11 files changed, 101 insertions(+), 12 deletions(-)
create mode 100644 deploy/change_pass@v1.0.0-dev2.sql
create mode 100644 deploy/insert_user@v1.0.0-dev2.sql
rewrite revert/change_pass.sql (78%)
rename revert/{change_pass.sql => change_pass@v1.0.0-dev2.sql} (100%)
create mode 100644 revert/insert_user@v1.0.0-dev2.sql
create mode 100644 test/change_pass@v1.0.0-dev2.sql
create mode 100644 test/insert_user@v1.0.0-dev2.sql
> sqitch deploy
Deploying changes to flipr_test
+ insert_user
+ change_pass
> sqitch status
# On database flipr_test
# Change: 02c5592d1db6c22c0a8d5e7ff963d5aa5ce065a3
# Name: change_pass
# Deployed: 2012-07-06 19:30:45 +0200
# By: david
#
Nothing to deploy (up-to-date)
More to Come
Sqitch is a work in progress. Better integration with version control systems is planned to make managing idempotent reworkings even easier. Stay tuned.
Author
David E. Wheeler <david@justatheory.com>
License
Copyright (c) 2012 iovation Inc.
Permission is hereby granted, free of charge, to any person obtaining a copy of this software and associated documentation files (the "Software"), to deal in the Software without restriction, including without limitation the rights to use, copy, modify, merge, publish, distribute, sublicense, and/or sell copies of the Software, and to permit persons to whom the Software is furnished to do so, subject to the following conditions:
The above copyright notice and this permission notice shall be included in all copies or substantial portions of the Software.

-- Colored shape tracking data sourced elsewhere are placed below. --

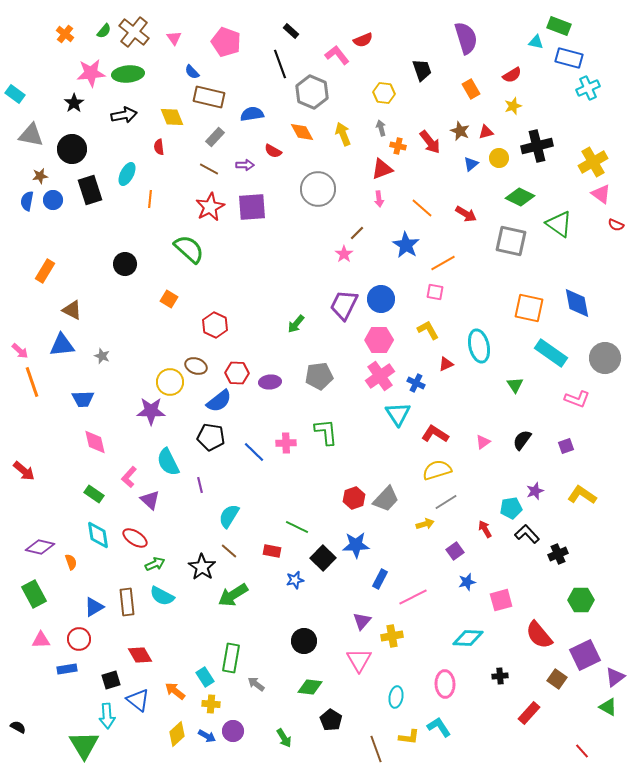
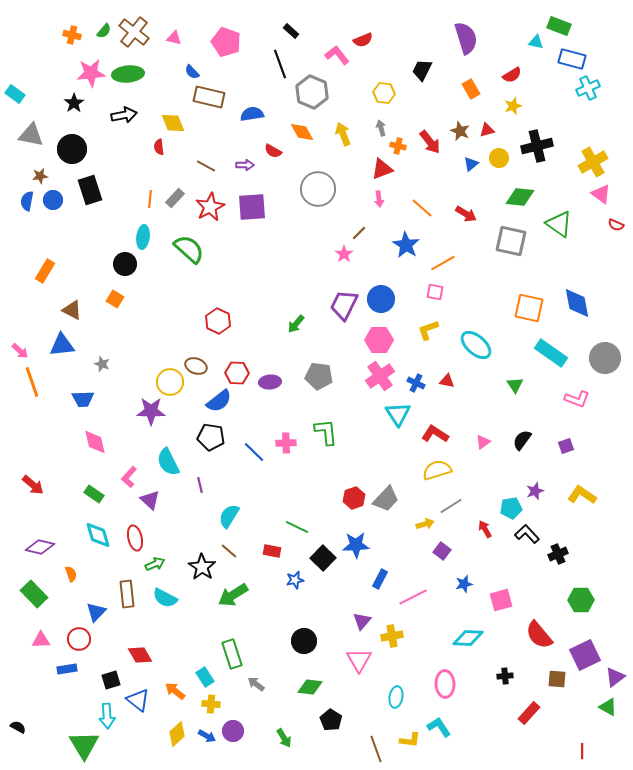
orange cross at (65, 34): moved 7 px right, 1 px down; rotated 24 degrees counterclockwise
pink triangle at (174, 38): rotated 42 degrees counterclockwise
blue rectangle at (569, 58): moved 3 px right, 1 px down
black trapezoid at (422, 70): rotated 135 degrees counterclockwise
yellow diamond at (172, 117): moved 1 px right, 6 px down
red triangle at (486, 132): moved 1 px right, 2 px up
gray rectangle at (215, 137): moved 40 px left, 61 px down
brown line at (209, 169): moved 3 px left, 3 px up
cyan ellipse at (127, 174): moved 16 px right, 63 px down; rotated 20 degrees counterclockwise
green diamond at (520, 197): rotated 20 degrees counterclockwise
brown line at (357, 233): moved 2 px right
orange square at (169, 299): moved 54 px left
red hexagon at (215, 325): moved 3 px right, 4 px up
yellow L-shape at (428, 330): rotated 80 degrees counterclockwise
cyan ellipse at (479, 346): moved 3 px left, 1 px up; rotated 36 degrees counterclockwise
gray star at (102, 356): moved 8 px down
red triangle at (446, 364): moved 1 px right, 17 px down; rotated 35 degrees clockwise
gray pentagon at (319, 376): rotated 16 degrees clockwise
red arrow at (24, 471): moved 9 px right, 14 px down
gray line at (446, 502): moved 5 px right, 4 px down
cyan diamond at (98, 535): rotated 8 degrees counterclockwise
red ellipse at (135, 538): rotated 45 degrees clockwise
purple square at (455, 551): moved 13 px left; rotated 18 degrees counterclockwise
orange semicircle at (71, 562): moved 12 px down
blue star at (467, 582): moved 3 px left, 2 px down
green rectangle at (34, 594): rotated 16 degrees counterclockwise
cyan semicircle at (162, 596): moved 3 px right, 2 px down
brown rectangle at (127, 602): moved 8 px up
blue triangle at (94, 607): moved 2 px right, 5 px down; rotated 15 degrees counterclockwise
green rectangle at (231, 658): moved 1 px right, 4 px up; rotated 28 degrees counterclockwise
black cross at (500, 676): moved 5 px right
brown square at (557, 679): rotated 30 degrees counterclockwise
yellow L-shape at (409, 737): moved 1 px right, 3 px down
red line at (582, 751): rotated 42 degrees clockwise
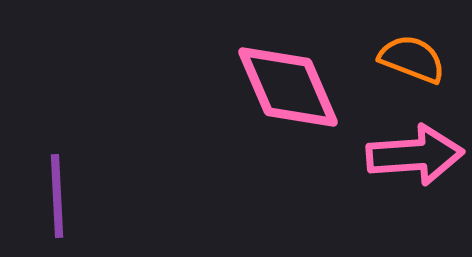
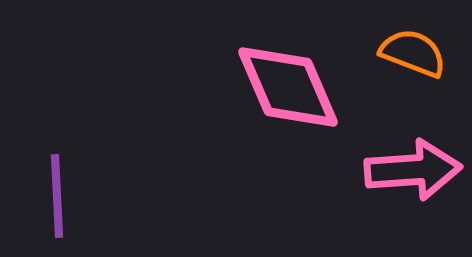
orange semicircle: moved 1 px right, 6 px up
pink arrow: moved 2 px left, 15 px down
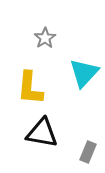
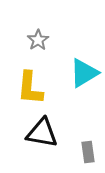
gray star: moved 7 px left, 2 px down
cyan triangle: rotated 16 degrees clockwise
gray rectangle: rotated 30 degrees counterclockwise
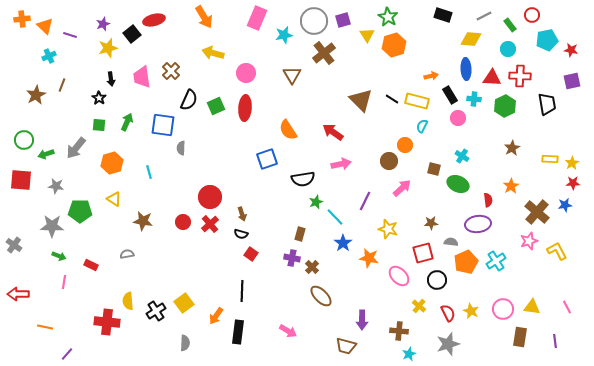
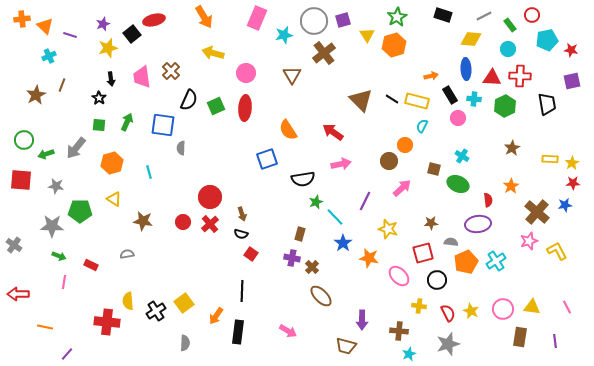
green star at (388, 17): moved 9 px right; rotated 12 degrees clockwise
yellow cross at (419, 306): rotated 32 degrees counterclockwise
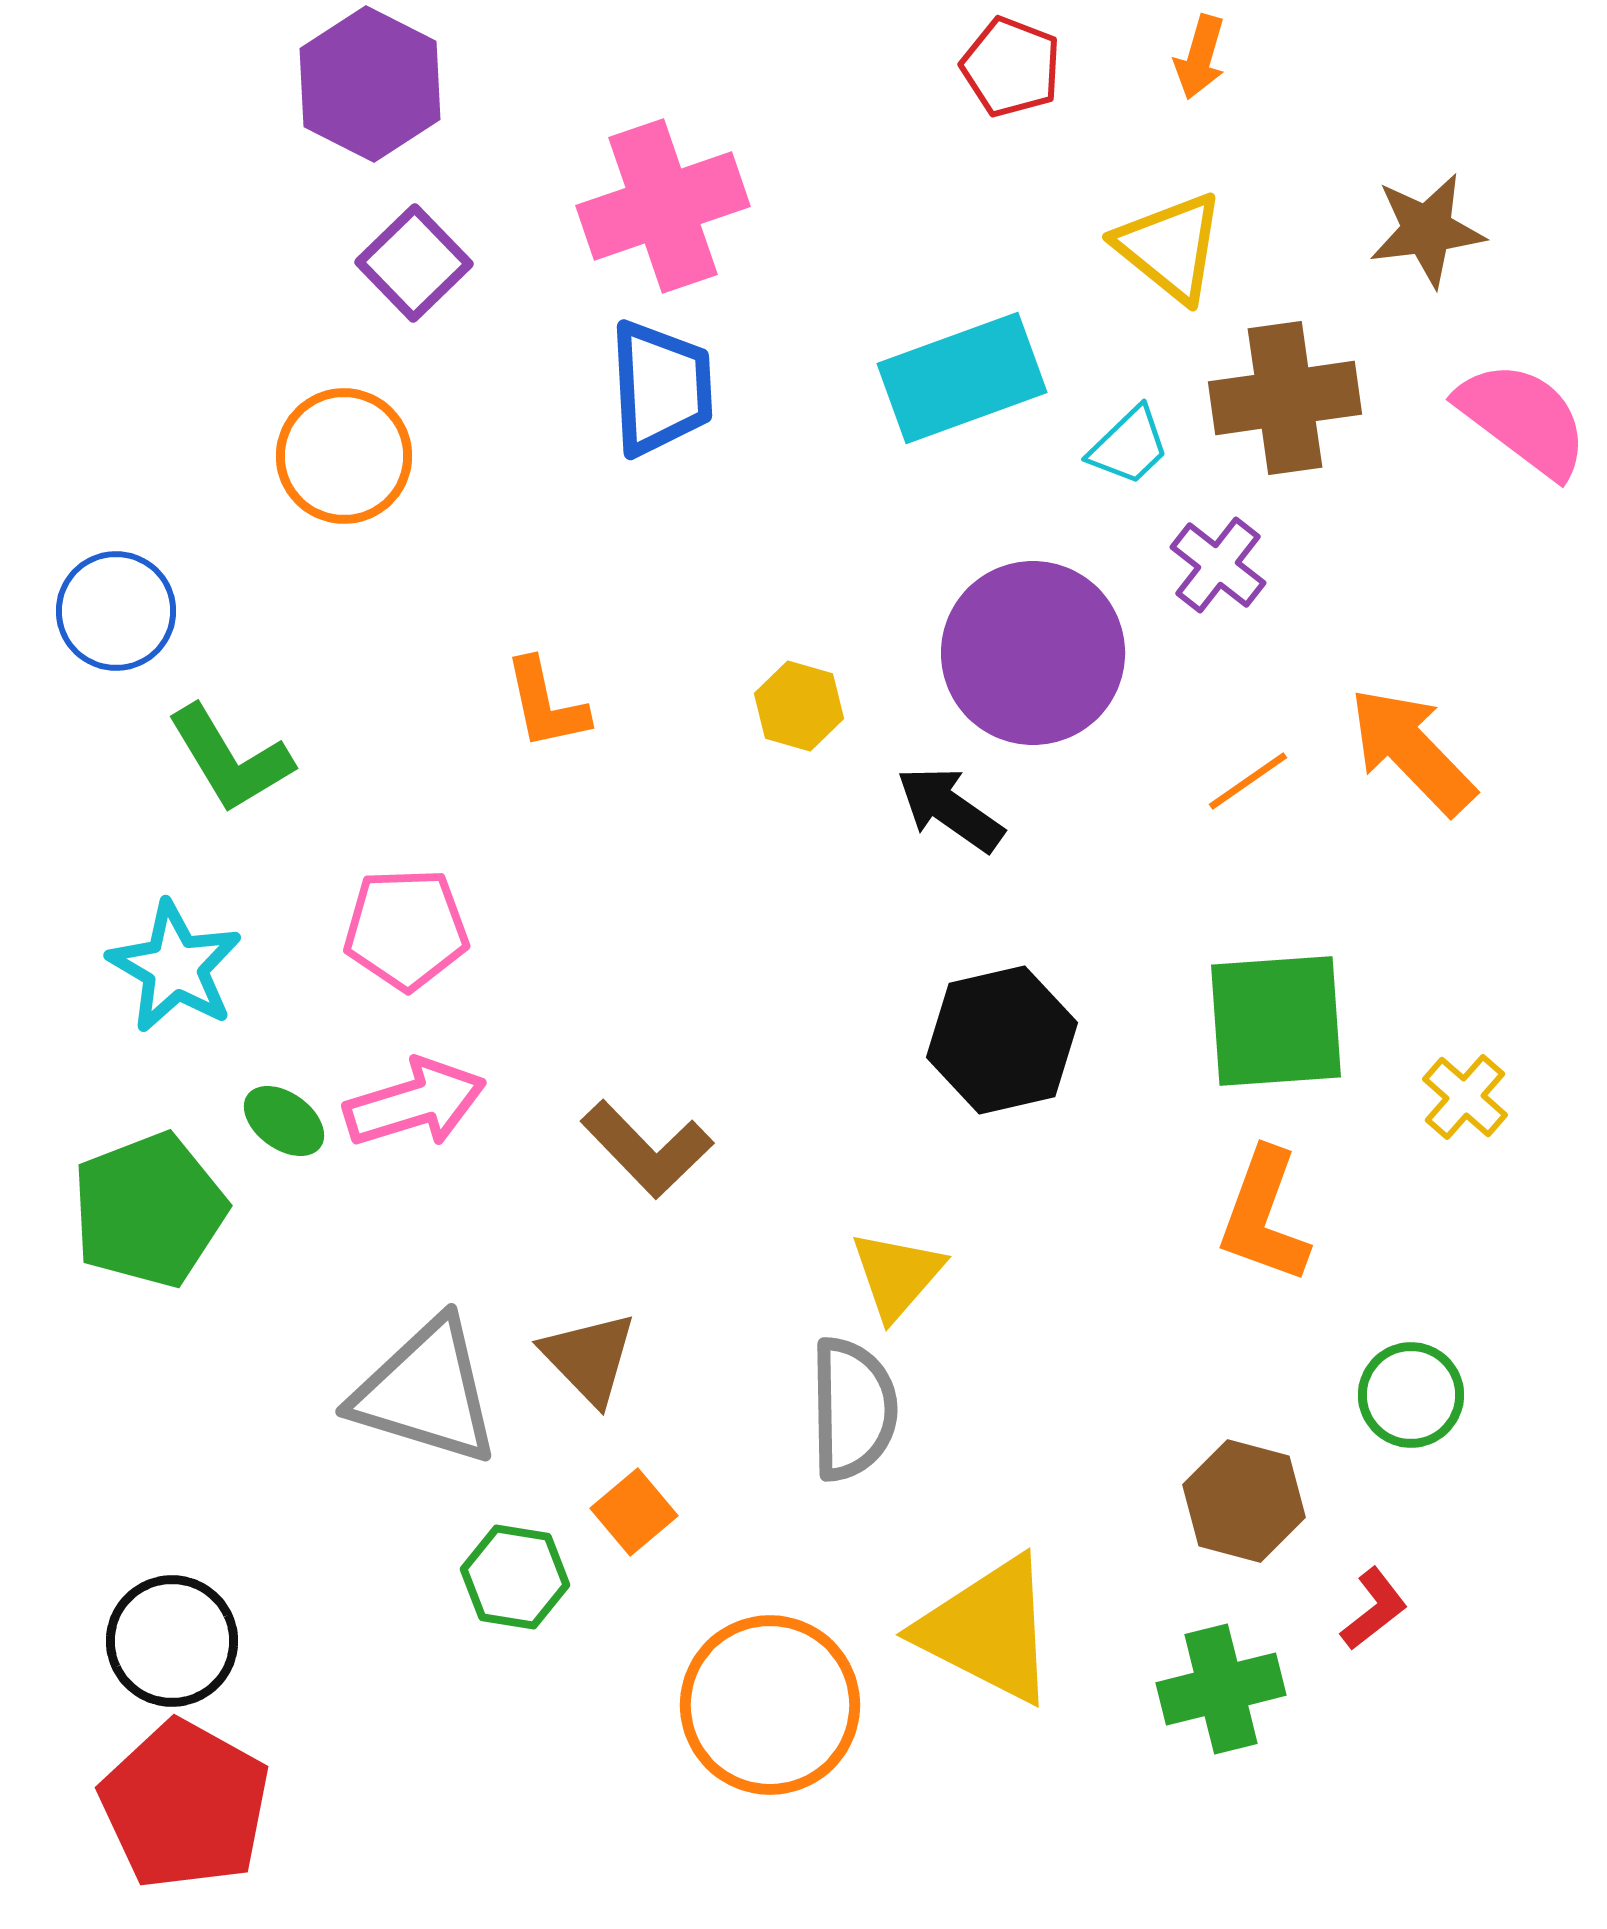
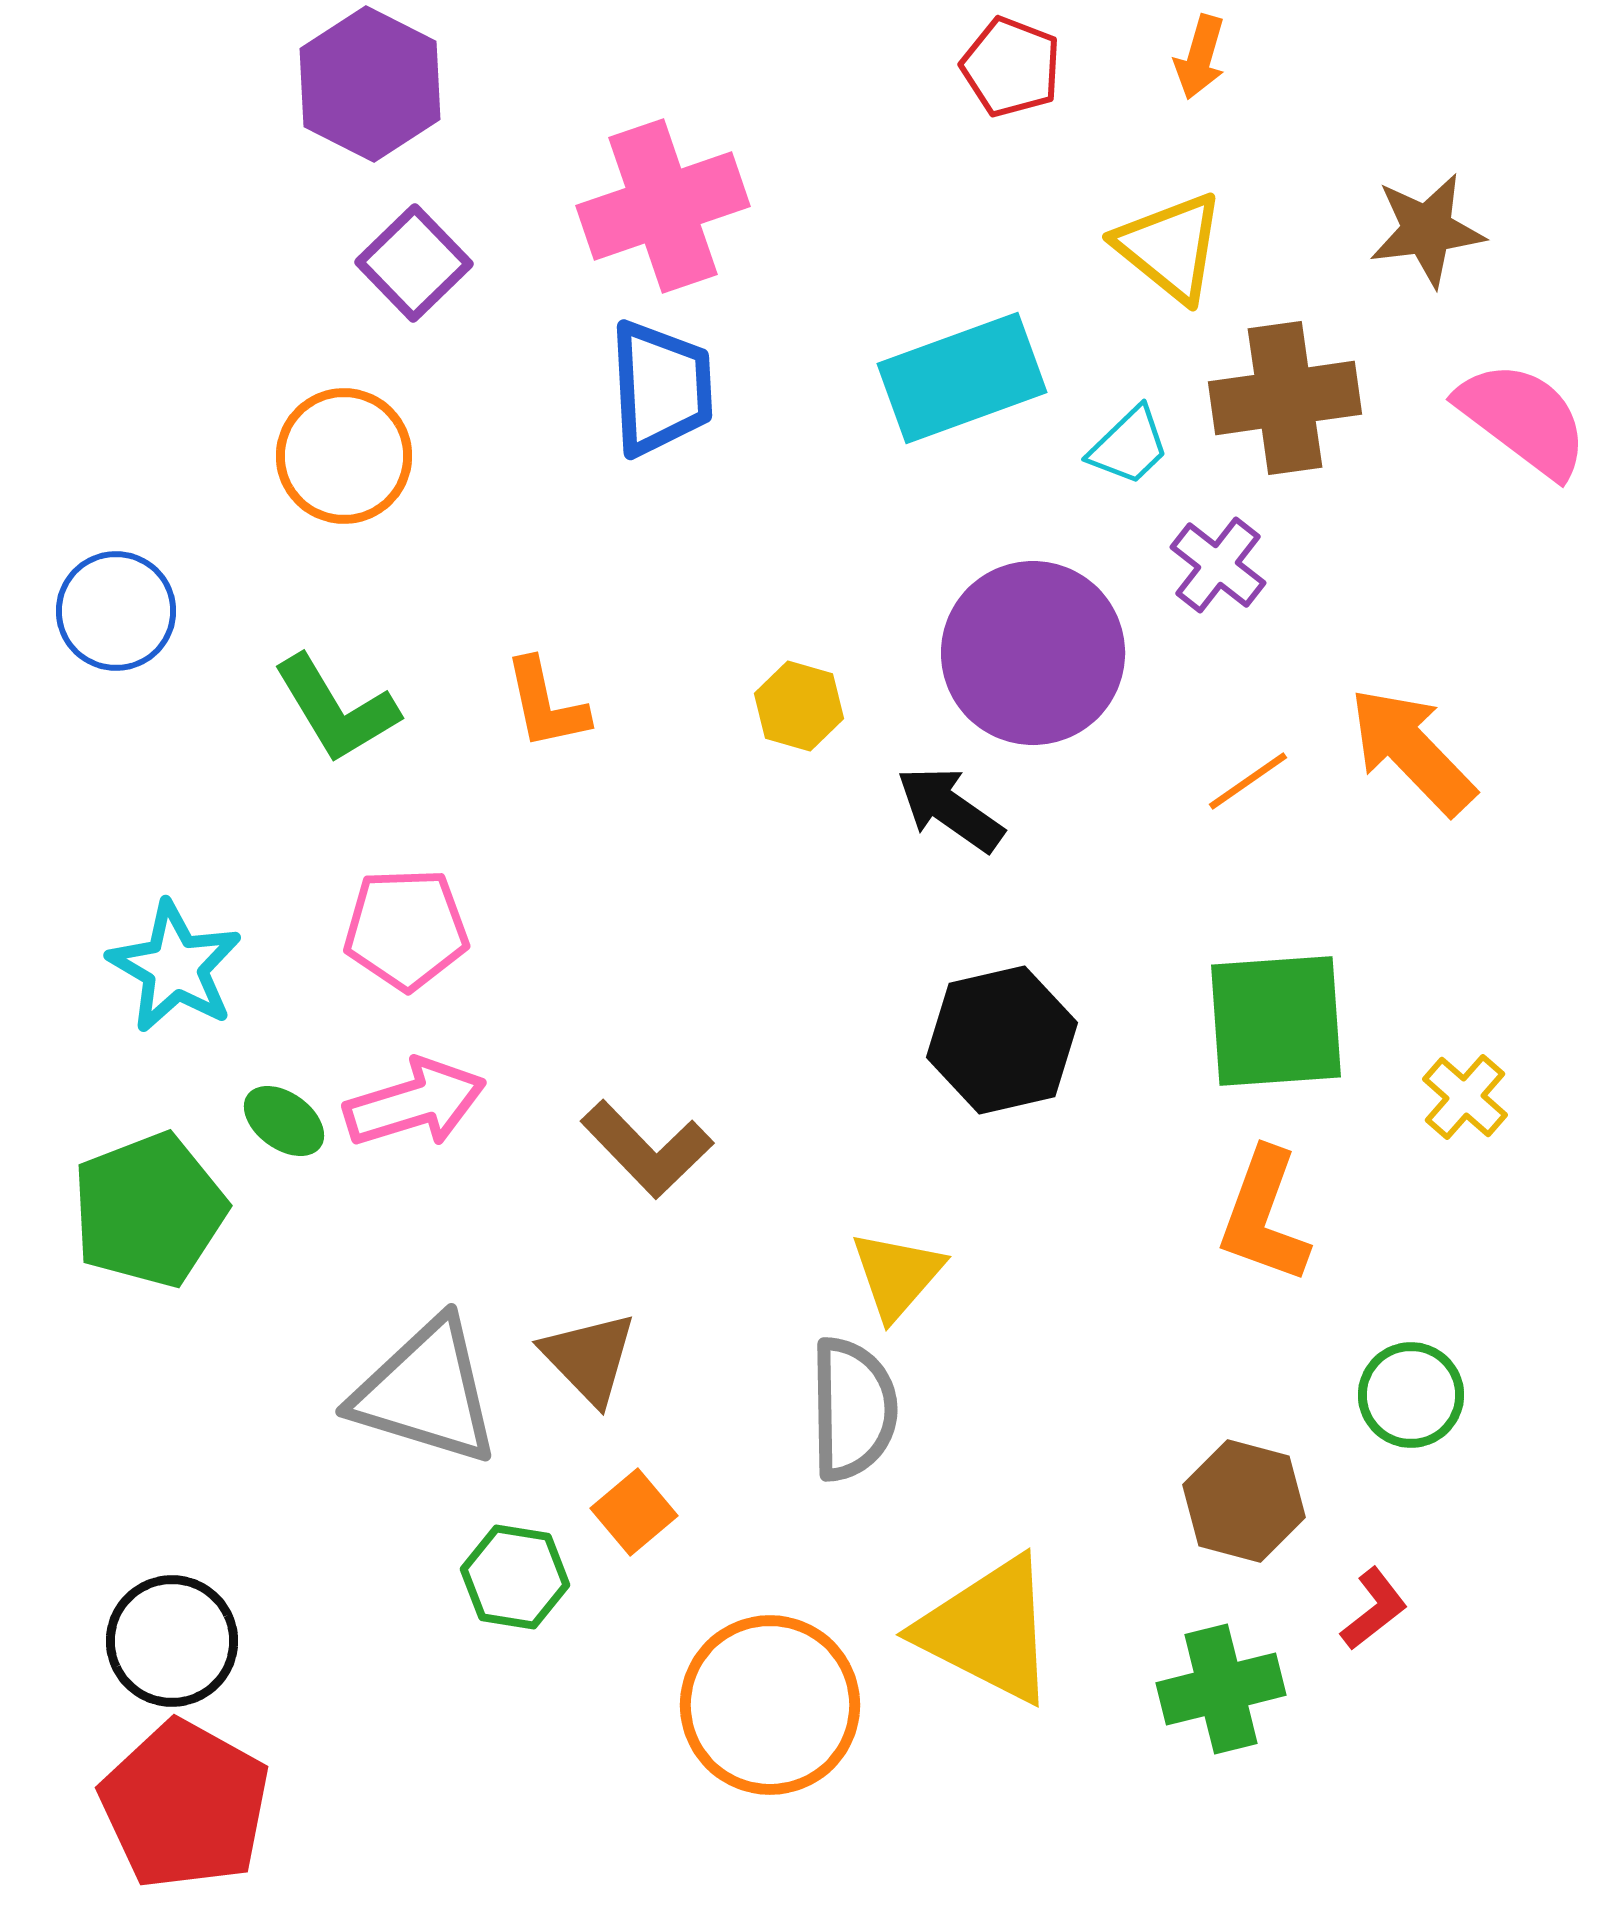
green L-shape at (230, 759): moved 106 px right, 50 px up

THE SOFTWARE IS PROVIDED "AS IS", WITHOUT WARRANTY OF ANY KIND, EXPRESS OR IMPLIED, INCLUDING BUT NOT LIMITED TO THE WARRANTIES OF MERCHANTABILITY, FITNESS FOR A PARTICULAR PURPOSE AND NONINFRINGEMENT. IN NO EVENT SHALL THE AUTHORS OR COPYRIGHT HOLDERS BE LIABLE FOR ANY CLAIM, DAMAGES OR OTHER LIABILITY, WHETHER IN AN ACTION OF CONTRACT, TORT OR OTHERWISE, ARISING FROM, OUT OF OR IN CONNECTION WITH THE SOFTWARE OR THE USE OR OTHER DEALINGS IN THE SOFTWARE.